Today's research labs look much different than they did when the above photo was taken: no longer do researchers need wheels to move gigantic computing machines around the office. As the size of our computers shrink, their storage capacity is increasing dramatically, and the creation of data to fill them is keeping pace. But as software and hardware are updated and upgraded, we risk leaving behind the content created on the now outdated technology. From the gigabytes of digital family photos and videos we collect to the terabytes of data generated by researchers across campus, how do we as individuals and scholars keep up with our growing data management needs? How do we ensure that what we're creating today will be available to researchers tomorrow? These long-term considerations of preservation and access are at the heart of a new data management program in the University Libraries.
The program has its beginnings in a study of University of Minnesota faculty, graduate students, and other researchers in the sciences, conducted by the Libraries in 2007. Trying to understand the unique information needs of scientists so services and tools that support research in the sciences could be improved, the Libraries asked questions such as: How do scientists share their work with colleagues, both at the University and at other institutions? How do scientists collect, manipulate, mine, and preserve their data? How do scientists use libraries?
What the original study and a follow-up survey in 2008 provided was clear evidence of an education gap in the way researchers manage their data. For example, over a quarter of those surveyed had lost important data due to the lack of a backup plan, and nearly half used unsecured, external hard drives instead of off-site servers for backing up data. But proper care of data is more than simply having a robust backup plan. To maximize the usefulness of data, researchers need to plan for its ongoing management, a process called "data curation."
As information specialists, librarians have been dealing with issues of data curation, including preservation and perpetual access, for many decades and are well positioned to support researchers in this area. Taking the lead to provide this assistance is research services librarian and co-director of the University Digital Conservancy Lisa Johnston. With a bachelor's degree in astrophysics, Johnston understands the needs of scientists looking to manage their research data. Collaborating with librarians Megan Lafferty and Amy West, Johnston has developed a program that includes an online overview of data management resources as well as workshops and one-on-one consulting.
Demand for these services has been strong, especially from faculty working to comply with funding agency requirements on data management planning and sharing. The National Institutes of Health (NIH) have had data sharing requirements for several years, but just this January the National Science Foundation (NSF) began requiring a data management plan as part of all new NSF proposals. As Johnston has met with faculty, they have expressed interest in making sure their NSF applications have robust data management plans, believing that will give them an edge in a very competitive grant process.
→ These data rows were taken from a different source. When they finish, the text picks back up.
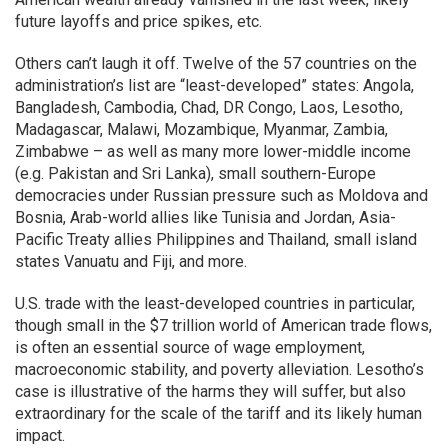
future layoffs and price spikes, etc.
Others can’t laugh it off. Twelve of the 57 countries on the
administration’s list are “least-developed” states: Angola,
Bangladesh, Cambodia, Chad, DR Congo, Laos, Lesotho,
Madagascar, Malawi, Mozambique, Myanmar, Zambia,
Zimbabwe – as well as many more lower-middle income
(e.g. Pakistan and Sri Lanka), small southern-Europe
democracies under Russian pressure such as Moldova and
Bosnia, Arab-world allies like Tunisia and Jordan, Asia-
Pacific Treaty allies Philippines and Thailand, small island
states Vanuatu and Fiji, and more.
U.S. trade with the least-developed countries in particular,
though small in the $7 trillion world of American trade flows,
is often an essential source of wage employment,
macroeconomic stability, and poverty alleviation. Lesotho’s
case is illustrative of the harms they will suffer, but also
extraordinary for the scale of the tariff and its likely human
impact.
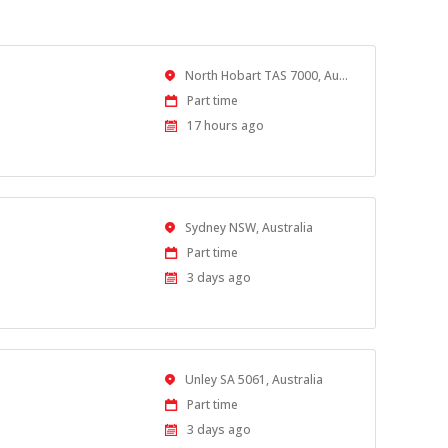
Location
North Hobart TAS 7000, Australia
Work
Part time
Type
Published
17 hours ago
At:
Location
Sydney NSW, Australia
Work
Part time
Type
Published
3 days ago
At:
Location
Unley SA 5061, Australia
Work
Part time
Type
Published
3 days ago
At:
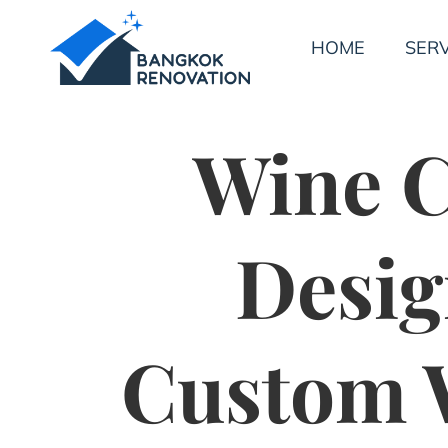
HOME
SERV
Wine C
Desig
Custom W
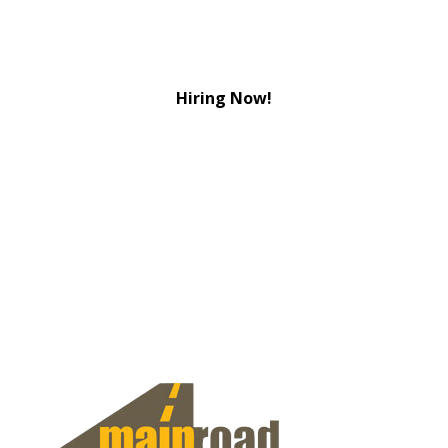
Hiring Now!
View Jobs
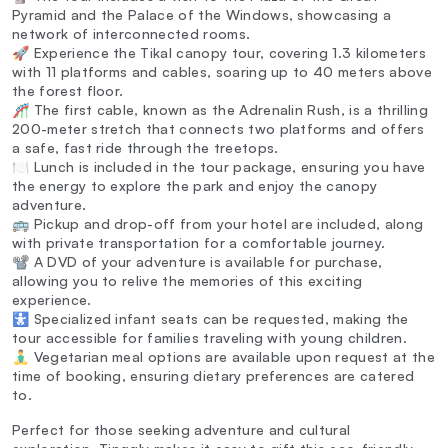
Pyramid and the Palace of the Windows, showcasing a
network of interconnected rooms.
🚀 Experience the Tikal canopy tour, covering 1.3 kilometers
with 11 platforms and cables, soaring up to 40 meters above
the forest floor.
🎢 The first cable, known as the Adrenalin Rush, is a thrilling
200-meter stretch that connects two platforms and offers
a safe, fast ride through the treetops.
🍽️ Lunch is included in the tour package, ensuring you have
the energy to explore the park and enjoy the canopy
adventure.
🚌 Pickup and drop-off from your hotel are included, along
with private transportation for a comfortable journey.
📽️ A DVD of your adventure is available for purchase,
allowing you to relive the memories of this exciting
experience.
🚼 Specialized infant seats can be requested, making the
tour accessible for families traveling with young children.
🧘‍♂️ Vegetarian meal options are available upon request at the
time of booking, ensuring dietary preferences are catered
to.
Perfect for those seeking adventure and cultural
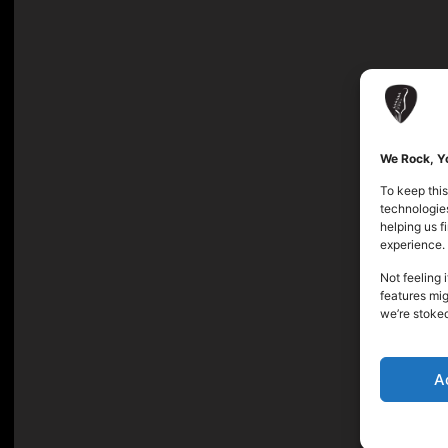
We Rock, Yo
To keep this
technologies
helping us 
experience.
Not feeling 
features mig
we’re stoke
A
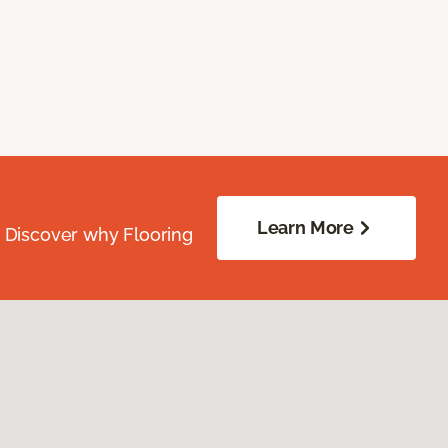
Learn More
. Discover why Flooring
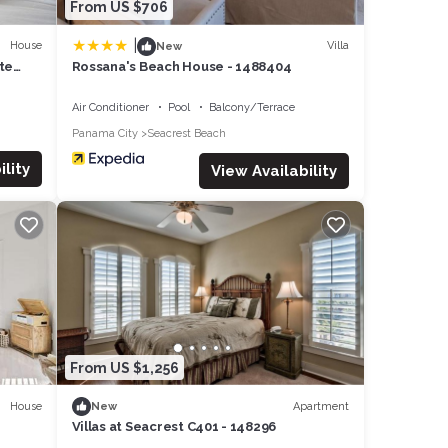
From US $706
|
House
Villa
New
te
Rossana's Beach House - 1488404
Air Conditioner
Pool
Balcony/Terrace
Panama City
Seacrest Beach
lity
View Availability
From US $1,256
House
Apartment
New
Villas at Seacrest C401 - 148296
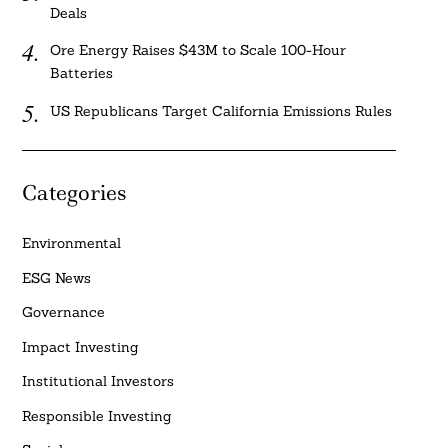
Deals
Ore Energy Raises $43M to Scale 100-Hour
Batteries
US Republicans Target California Emissions Rules
Categories
Environmental
ESG News
Governance
Impact Investing
Institutional Investors
Responsible Investing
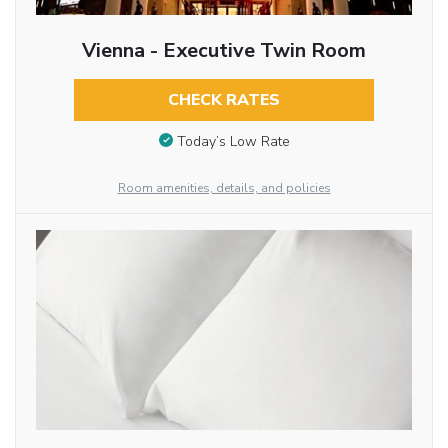
Vienna - Executive Twin Room
CHECK RATES
Today’s Low Rate
Room amenities, details, and policies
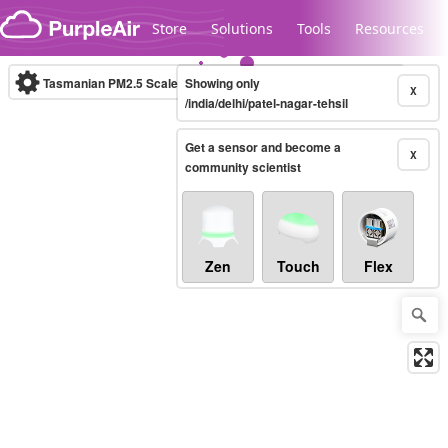
Skip to content
Store
Solutions
Tools
Resources
Tasmanian PM2.5 Scale
Showing only
(µg/m³)
10-minute
X
/india/delhi/patel-nagar-tehsil
Get a sensor and become a
Legacy...
X
community scientist
Zen
Touch
Flex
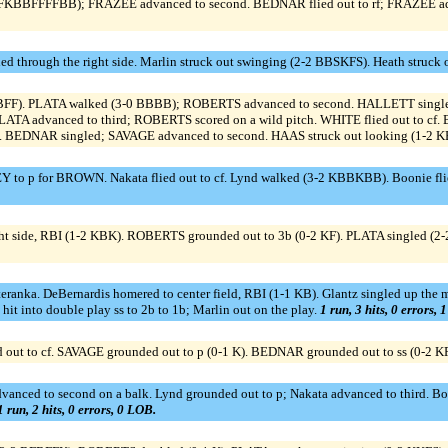
BBFFFFBB); FRAZEE advanced to second. BEDNAR flied out to rf; FRAZEE adva
led through the right side. Marlin struck out swinging (2-2 BBSKFS). Heath struck
KFBFF). PLATA walked (3-0 BBBB); ROBERTS advanced to second. HALLETT singl
 advanced to third; ROBERTS scored on a wild pitch. WHITE flied out to cf. Boo
. BEDNAR singled; SAVAGE advanced to second. HAAS struck out looking (1-2 
o p for BROWN. Nakata flied out to cf. Lynd walked (3-2 KBBKBB). Boonie flied o
ght side, RBI (1-2 KBK). ROBERTS grounded out to 3b (0-2 KF). PLATA singled (2
Steranka. DeBernardis homered to center field, RBI (1-1 KB). Glantz singled up the m
 into double play ss to 2b to 1b; Marlin out on the play.
1 run, 3 hits, 0 errors, 
ied out to cf. SAVAGE grounded out to p (0-1 K). BEDNAR grounded out to ss (0-2 K
vanced to second on a balk. Lynd grounded out to p; Nakata advanced to third. B
1 run, 2 hits, 0 errors, 0 LOB.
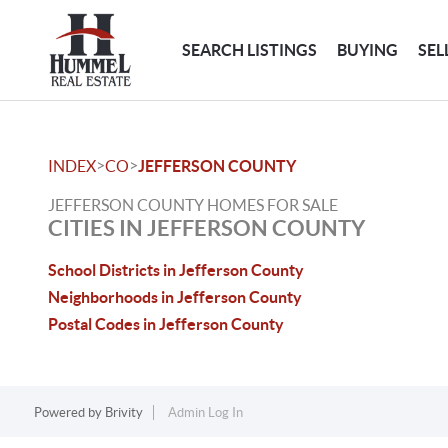
SEARCH LISTINGS
BUYING
SEL
>
>
INDEX
CO
JEFFERSON COUNTY
JEFFERSON COUNTY HOMES FOR SALE
CITIES IN JEFFERSON COUNTY
School Districts in Jefferson County
Neighborhoods in Jefferson County
Postal Codes in Jefferson County
Powered by
Brivity
Admin Log In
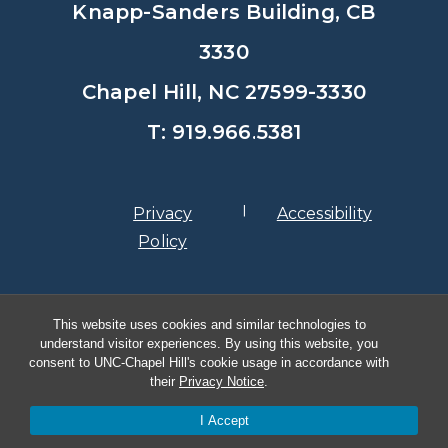
Knapp-Sanders Building, CB
3330
Chapel Hill, NC 27599-3330
T: 919.966.5381
Privacy
Accessibility
Policy
© Copyright 2026, The University of
This website uses cookies and similar technologies to
North Carolina at Chapel Hill
understand visitor experiences. By using this website, you
consent to UNC-Chapel Hill's cookie usage in accordance with
their
Privacy Notice
.
I Accept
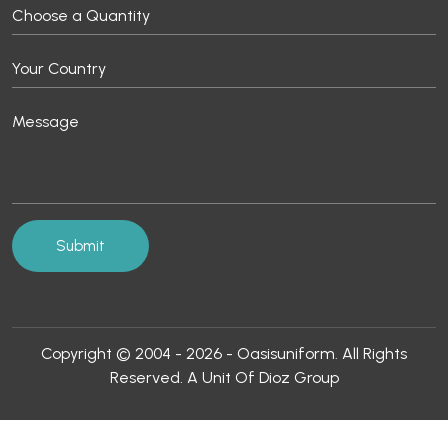
Copyright © 2004 - 2026 - Oasisuniform. All Rights
Reserved. A Unit Of Dioz Group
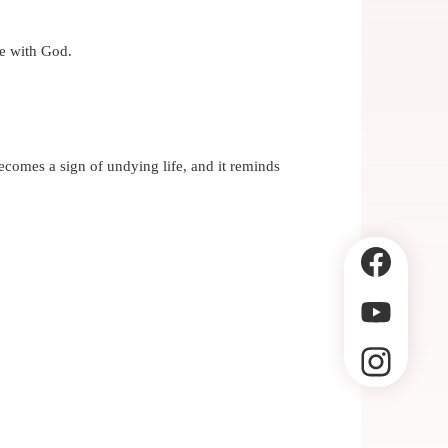
fe with God.
becomes a sign of undying life, and it reminds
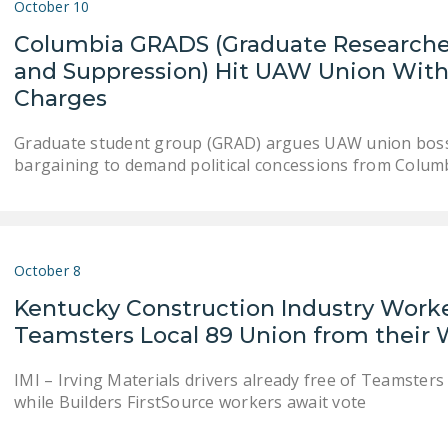
October 10
Columbia GRADS (Graduate Researcher
and Suppression) Hit UAW Union With
Charges
Graduate student group (GRAD) argues UAW union bosses
bargaining to demand political concessions from Colum
October 8
Kentucky Construction Industry Worker
Teamsters Local 89 Union from their
IMI – Irving Materials drivers already free of Teamsters 
while Builders FirstSource workers await vote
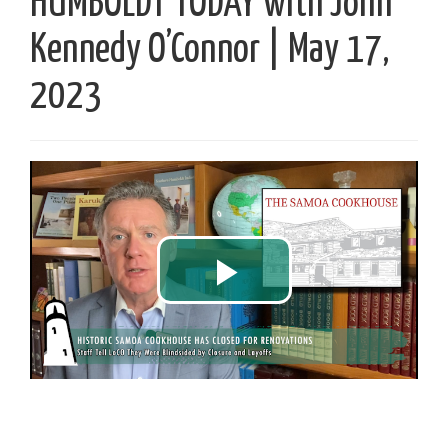
HUMBOLDT TODAY with John
Kennedy O’Connor | May 17,
2023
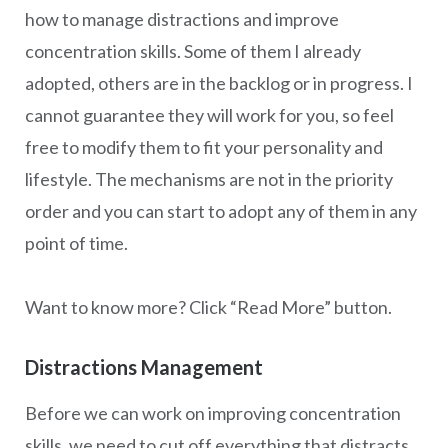
how to manage distractions and improve
concentration skills. Some of them I already
adopted, others are in the backlog or in progress. I
cannot guarantee they will work for you, so feel
free to modify them to fit your personality and
lifestyle. The mechanisms are not in the priority
order and you can start to adopt any of them in any
point of time.
Want to know more? Click “Read More” button.
Distractions Management
Before we can work on improving concentration
skills, we need to cut off everything that distracts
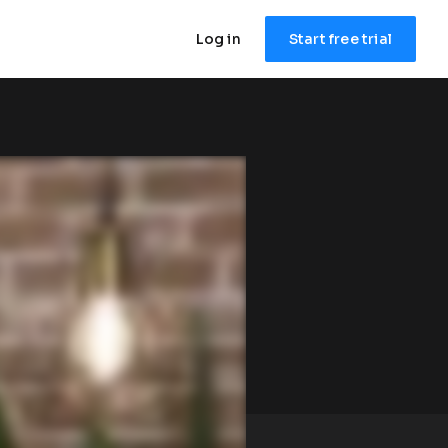
Log in
Start free trial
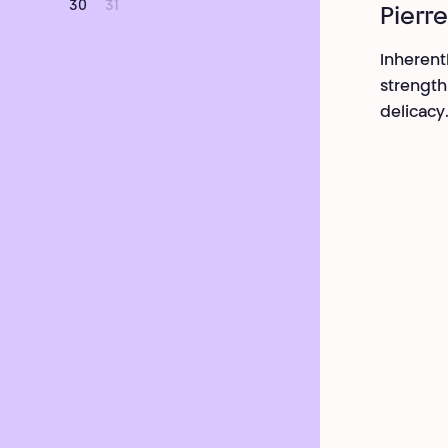
30
31
Pierre
Inherent
strength
delicacy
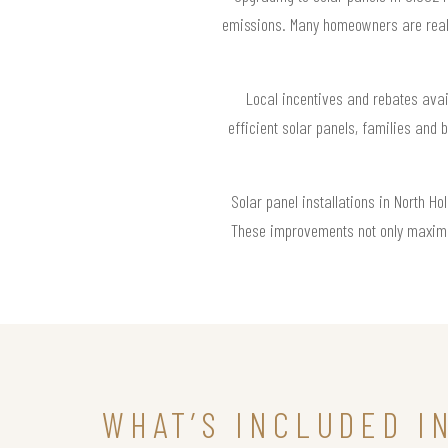
emissions. Many homeowners are realiz
Local incentives and rebates avai
efficient solar panels, families and
Solar panel installations in North H
These improvements not only maximiz
WHAT’S INCLUDED I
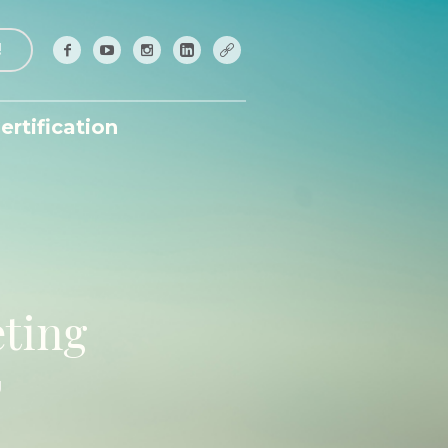
!
ertification
ting
g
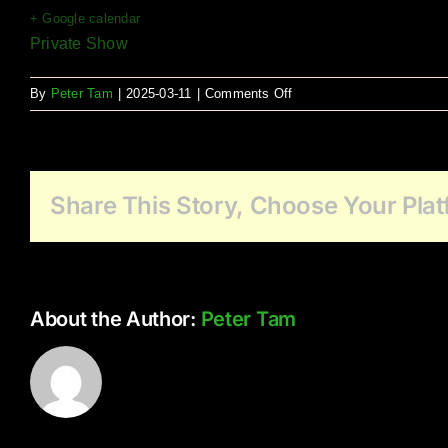
+ Google calendar
Private Show
on
By
Peter Tam
|
2025-03-11
|
Comments Off
Elim
Village
Fleetwood
Share This Story, Choose Your Plat
About the Author:
Peter Tam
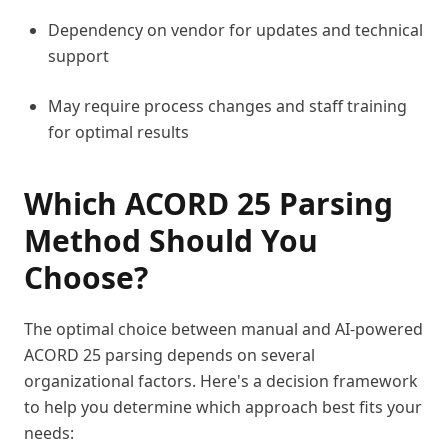
Dependency on vendor for updates and technical
support
May require process changes and staff training
for optimal results
Which ACORD 25 Parsing
Method Should You
Choose?
The optimal choice between manual and AI-powered
ACORD 25 parsing depends on several
organizational factors. Here's a decision framework
to help you determine which approach best fits your
needs:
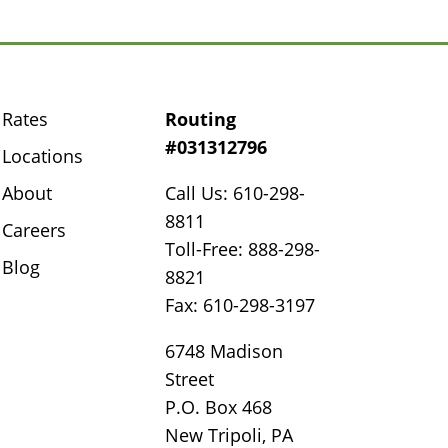
Rates
Routing
#031312796
Locations
About
Call Us: 610-298-
8811
Careers
Toll-Free: 888-298-
Blog
8821
Fax: 610-298-3197
6748 Madison
Street
P.O. Box 468
New Tripoli, PA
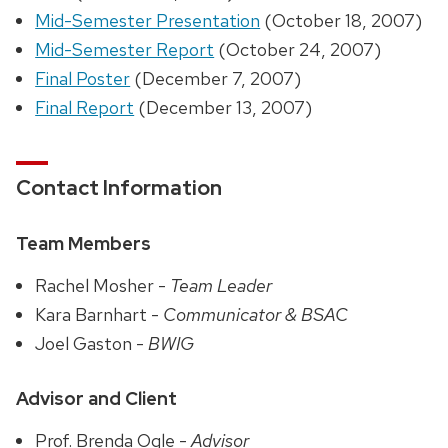
Mid-Semester Presentation
(October 18, 2007)
Mid-Semester Report
(October 24, 2007)
Final Poster
(December 7, 2007)
Final Report
(December 13, 2007)
Contact Information
Team Members
Rachel Mosher -
Team Leader
Kara Barnhart -
Communicator & BSAC
Joel Gaston -
BWIG
Advisor and Client
Prof. Brenda Ogle -
Advisor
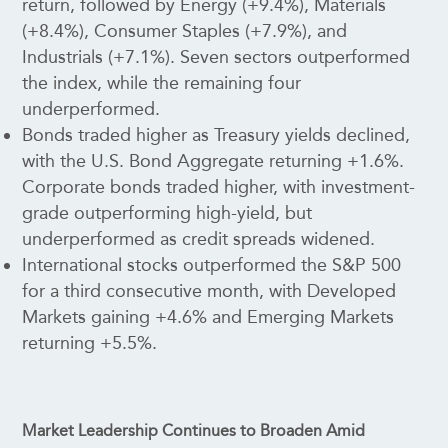
return, followed by Energy (+9.4%), Materials
(+8.4%), Consumer Staples (+7.9%), and
Industrials (+7.1%). Seven sectors outperformed
the index, while the remaining four
underperformed.
Bonds traded higher as Treasury yields declined,
with the U.S. Bond Aggregate returning +1.6%.
Corporate bonds traded higher, with investment-
grade outperforming high-yield, but
underperformed as credit spreads widened.
International stocks outperformed the S&P 500
for a third consecutive month, with Developed
Markets gaining +4.6% and Emerging Markets
returning +5.5%.
Market Leadership Continues to Broaden Amid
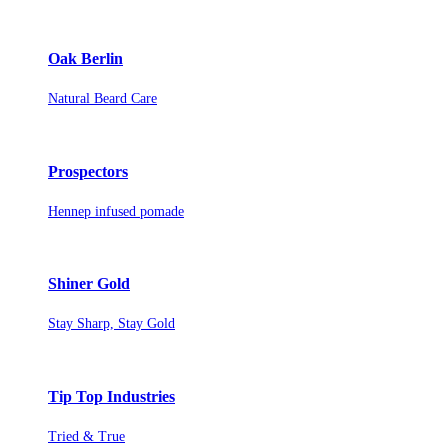
Oak Berlin
Natural Beard Care
Prospectors
Hennep infused pomade
Shiner Gold
Stay Sharp, Stay Gold
Tip Top Industries
Tried & True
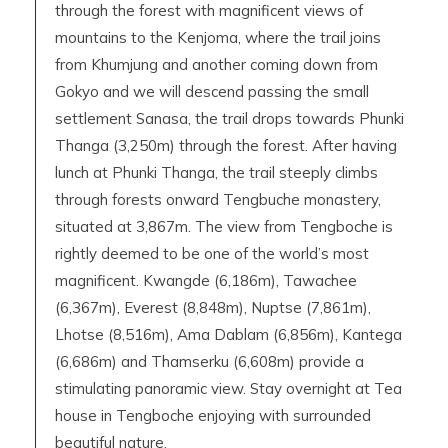
through the forest with magnificent views of
mountains to the Kenjoma, where the trail joins
from Khumjung and another coming down from
Gokyo and we will descend passing the small
settlement Sanasa, the trail drops towards Phunki
Thanga (3,250m) through the forest. After having
lunch at Phunki Thanga, the trail steeply climbs
through forests onward Tengbuche monastery,
situated at 3,867m. The view from Tengboche is
rightly deemed to be one of the world’s most
magnificent. Kwangde (6,186m), Tawachee
(6,367m), Everest (8,848m), Nuptse (7,861m),
Lhotse (8,516m), Ama Dablam (6,856m), Kantega
(6,686m) and Thamserku (6,608m) provide a
stimulating panoramic view. Stay overnight at Tea
house in Tengboche enjoying with surrounded
beautiful nature.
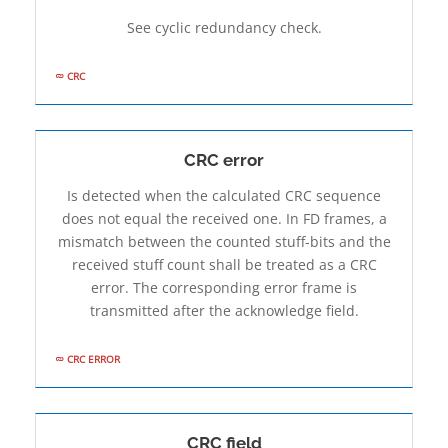
See cyclic redundancy check.
CRC
CRC error
Is detected when the calculated CRC sequence
does not equal the received one. In FD frames, a
mismatch between the counted stuff-bits and the
received stuff count shall be treated as a CRC
error. The corresponding error frame is
transmitted after the acknowledge field.
CRC ERROR
CRC field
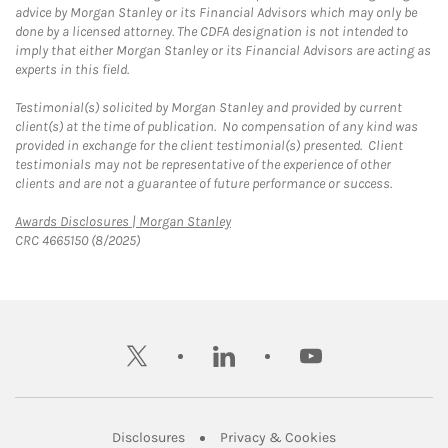
advice by Morgan Stanley or its Financial Advisors which may only be
done by a licensed attorney. The CDFA designation is not intended to
imply that either Morgan Stanley or its Financial Advisors are acting as
experts in this field.
Testimonial(s) solicited by Morgan Stanley and provided by current
client(s) at the time of publication. No compensation of any kind was
provided in exchange for the client testimonial(s) presented. Client
testimonials may not be representative of the experience of other
clients and are not a guarantee of future performance or success.
Link Opens in New Tab
Awards Disclosures | Morgan Stanley
CRC 4665150 (8/2025)
twitter
linkedin
youtube
Link Opens in New Tab
Link Opens in New
Disclosures
Privacy & Cookies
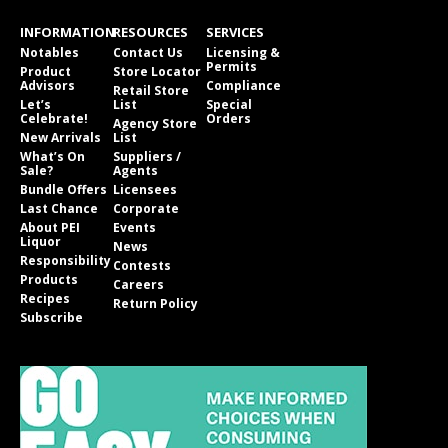
INFORMATION
RESOURCES
SERVICES
Notables
Contact Us
Licensing &
Permits
Product
Store Locator
Advisors
Compliance
Retail Store
Let’s
List
Special
Celebrate!
Orders
Agency Store
New Arrivals
List
What’s On
Suppliers /
Sale?
Agents
Bundle Offers
Licensees
Last Chance
Corporate
About PEI
Events
Liquor
News
Responsibility
Contests
Products
Careers
Recipes
Return Policy
Subscribe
But not all faculty understand the value of creating a plan, or what makes a plan robust. The workshops that Johnston and Lafferty offer answer both the "why" and "how" of data management planning.
Saving Time, Increasing Impact
For those who are not under a mandate to create a plan, it can seem like a lot of extra work to do so. But Johnston explains how that effort early on can save time later. For example, complete documentation for a data set provides evidence for the published results of research and also makes it easy to field requests from funders or other researchers seeking information about the data. Further, studies have shown that researchers who post their data to a public space like a website or repository see an increase in citations to their work.
Having a plan to share data after publication of a researcher's results can do more than stimulate citations of that publication. In fact, many data sets have value beyond their original research. Take the Human Genome project for example: in 1990, an international research team set out to sequence the thousands of genes that make up human DNA. By sharing their data throughout the project, they not only finished the project two years ahead of schedule, but open access to this data continues to generate new research aimed at curing genetic diseases.
Being convinced of the value of planning for ongoing management of their data is only the first step. To guide researchers through the steps of creating an actual plan, Johnston and her colleagues have created a checklist (see sidebar at right). These detailed questions make clear that researchers need to consider how they are planning to use the data today, as well as how they or others might use it tomorrow. And because every researcher and every data set is different, Johnston and her colleagues stand ready to help them answer those questions.